What the exercise asks
Repeat exactly the line that contains "door het Amsterdamse gerechtshof" and every line below it to the end of the material, omitting all others.

Records for the exercise
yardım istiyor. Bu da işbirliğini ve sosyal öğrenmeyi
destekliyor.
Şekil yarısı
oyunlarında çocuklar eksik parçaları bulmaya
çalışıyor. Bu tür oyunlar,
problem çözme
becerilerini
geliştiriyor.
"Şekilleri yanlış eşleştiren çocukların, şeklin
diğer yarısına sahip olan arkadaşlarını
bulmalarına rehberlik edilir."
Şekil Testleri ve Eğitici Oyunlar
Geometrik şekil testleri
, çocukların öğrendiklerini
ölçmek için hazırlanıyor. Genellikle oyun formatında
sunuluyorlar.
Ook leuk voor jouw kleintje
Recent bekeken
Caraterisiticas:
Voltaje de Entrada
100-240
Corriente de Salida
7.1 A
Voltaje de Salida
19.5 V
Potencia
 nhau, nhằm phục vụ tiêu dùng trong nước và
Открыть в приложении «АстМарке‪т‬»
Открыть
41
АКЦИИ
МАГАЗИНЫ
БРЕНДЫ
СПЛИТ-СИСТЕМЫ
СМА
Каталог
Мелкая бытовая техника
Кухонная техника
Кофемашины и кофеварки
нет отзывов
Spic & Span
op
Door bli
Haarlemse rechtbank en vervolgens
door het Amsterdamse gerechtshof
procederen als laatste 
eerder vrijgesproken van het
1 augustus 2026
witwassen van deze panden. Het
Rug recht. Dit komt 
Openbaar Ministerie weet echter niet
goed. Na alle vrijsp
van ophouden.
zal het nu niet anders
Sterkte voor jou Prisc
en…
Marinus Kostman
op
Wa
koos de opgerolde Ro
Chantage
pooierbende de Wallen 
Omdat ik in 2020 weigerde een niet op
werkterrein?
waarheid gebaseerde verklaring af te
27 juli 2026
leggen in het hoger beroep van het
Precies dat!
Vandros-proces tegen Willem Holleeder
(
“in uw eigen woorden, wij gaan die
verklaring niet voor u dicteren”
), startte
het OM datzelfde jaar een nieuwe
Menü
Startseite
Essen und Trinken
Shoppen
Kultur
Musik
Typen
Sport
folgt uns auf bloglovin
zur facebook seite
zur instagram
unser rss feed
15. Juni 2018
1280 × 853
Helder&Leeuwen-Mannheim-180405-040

Written answer
door het Amsterdamse gerechtshof
procederen als laatste 
eerder vrijgesproken van het
1 augustus 2026
witwassen van deze panden. Het
Rug recht. Dit komt 
Openbaar Ministerie weet echter niet
goed. Na alle vrijsp
van ophouden.
zal het nu niet anders
Sterkte voor jou Prisc
en…
Marinus Kostman
op
Wa
koos de opgerolde Ro
Chantage
pooierbende de Wallen 
Omdat ik in 2020 weigerde een niet op
werkterrein?
waarheid gebaseerde verklaring af te
27 juli 2026
leggen in het hoger beroep van het
Precies dat!
Vandros-proces tegen Willem Holleeder
(
“in uw eigen woorden, wij gaan die
verklaring niet voor u dicteren”
), startte
het OM datzelfde jaar een nieuwe
Menü
Startseite
Essen und Trinken
Shoppen
Kultur
Musik
Typen
Sport
folgt uns auf bloglovin
zur facebook seite
zur instagram
unser rss feed
15. Juni 2018
1280 × 853
Helder&Leeuwen-Mannheim-180405-040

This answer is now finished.